↓
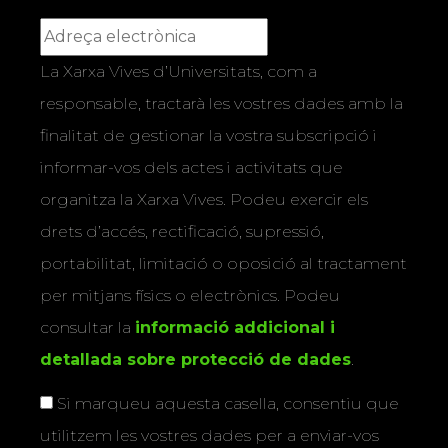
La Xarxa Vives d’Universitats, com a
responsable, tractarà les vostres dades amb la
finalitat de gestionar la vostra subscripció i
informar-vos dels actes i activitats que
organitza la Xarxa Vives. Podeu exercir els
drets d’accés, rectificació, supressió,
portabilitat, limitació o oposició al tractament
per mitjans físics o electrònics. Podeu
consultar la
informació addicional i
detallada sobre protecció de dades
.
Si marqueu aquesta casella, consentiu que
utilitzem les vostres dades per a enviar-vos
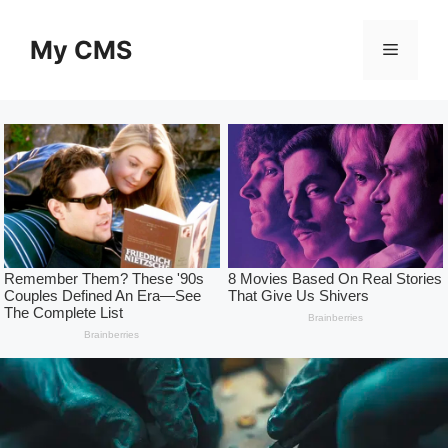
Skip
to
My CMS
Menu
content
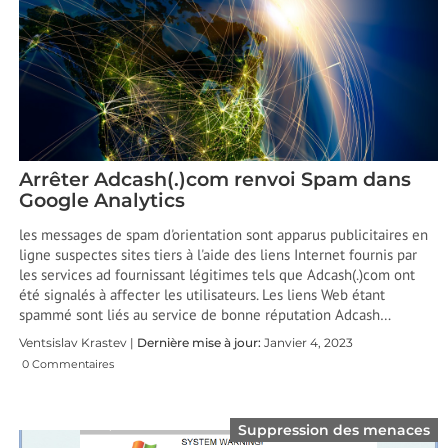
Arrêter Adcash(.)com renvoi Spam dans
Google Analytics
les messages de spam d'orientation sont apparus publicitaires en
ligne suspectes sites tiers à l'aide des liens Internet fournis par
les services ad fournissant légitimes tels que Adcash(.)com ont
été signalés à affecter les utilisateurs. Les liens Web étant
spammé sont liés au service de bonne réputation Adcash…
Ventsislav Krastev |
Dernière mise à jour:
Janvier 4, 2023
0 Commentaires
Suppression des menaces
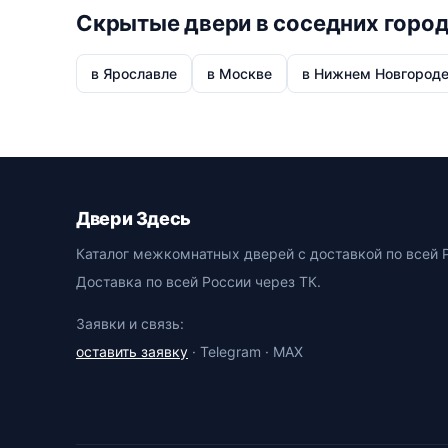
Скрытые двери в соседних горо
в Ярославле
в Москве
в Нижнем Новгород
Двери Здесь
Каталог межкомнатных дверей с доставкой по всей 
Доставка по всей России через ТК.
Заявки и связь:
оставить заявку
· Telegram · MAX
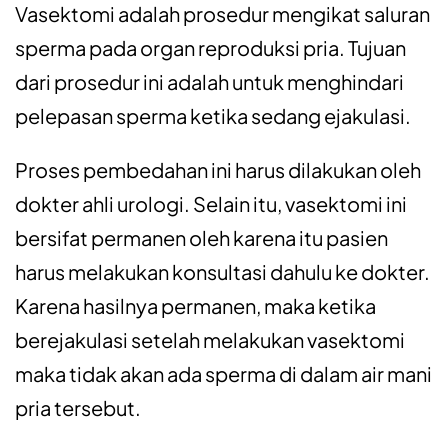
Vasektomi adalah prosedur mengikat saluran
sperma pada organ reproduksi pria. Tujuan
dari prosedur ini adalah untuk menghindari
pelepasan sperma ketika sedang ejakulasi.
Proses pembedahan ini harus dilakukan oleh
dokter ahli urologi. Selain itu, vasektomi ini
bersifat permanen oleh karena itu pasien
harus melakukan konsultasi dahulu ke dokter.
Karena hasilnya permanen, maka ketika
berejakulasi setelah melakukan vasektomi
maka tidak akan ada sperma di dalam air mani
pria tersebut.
↑
Directions: Output the records above exactly; leave out the pictures.

Result of this exercise:
La Xarxa Vives d’Universitats, com a
responsable, tractarà les vostres dades amb la
finalitat de gestionar la vostra subscripció i
informar-vos dels actes i activitats que
organitza la Xarxa Vives. Podeu exercir els
drets d’accés, rectificació, supressió,
portabilitat, limitació o oposició al tractament
per mitjans físics o electrònics. Podeu
consultar la
informació addicional i
detallada sobre protecció de dades
.
Si marqueu aquesta casella, consentiu que
utilitzem les vostres dades per a enviar-vos
Skip
to
My CMS
Menu
content
Arrêter Adcash(.)com renvoi Spam dans
Google Analytics
les messages de spam d'orientation sont apparus publicitaires en
ligne suspectes sites tiers à l'aide des liens Internet fournis par
les services ad fournissant légitimes tels que Adcash(.)com ont
été signalés à affecter les utilisateurs. Les liens Web étant
spammé sont liés au service de bonne réputation Adcash…
Ventsislav Krastev |
Dernière mise à jour:
Janvier 4, 2023
0 Commentaires
Suppression des menaces
Скрытые двери в соседних горо
в Ярославле
в Москве
в Нижнем Новгород
Двери Здесь
Каталог межкомнатных дверей с доставкой по всей 
Доставка по всей России через ТК.
Заявки и связь:
оставить заявку
· Telegram · MAX
Vasektomi adalah prosedur mengikat saluran
sperma pada organ reproduksi pria. Tujuan
dari prosedur ini adalah untuk menghindari
pelepasan sperma ketika sedang ejakulasi.
Proses pembedahan ini harus dilakukan oleh
dokter ahli urologi. Selain itu, vasektomi ini
bersifat permanen oleh karena itu pasien
harus melakukan konsultasi dahulu ke dokter.
Karena hasilnya permanen, maka ketika
berejakulasi setelah melakukan vasektomi
maka tidak akan ada sperma di dalam air mani
pria tersebut.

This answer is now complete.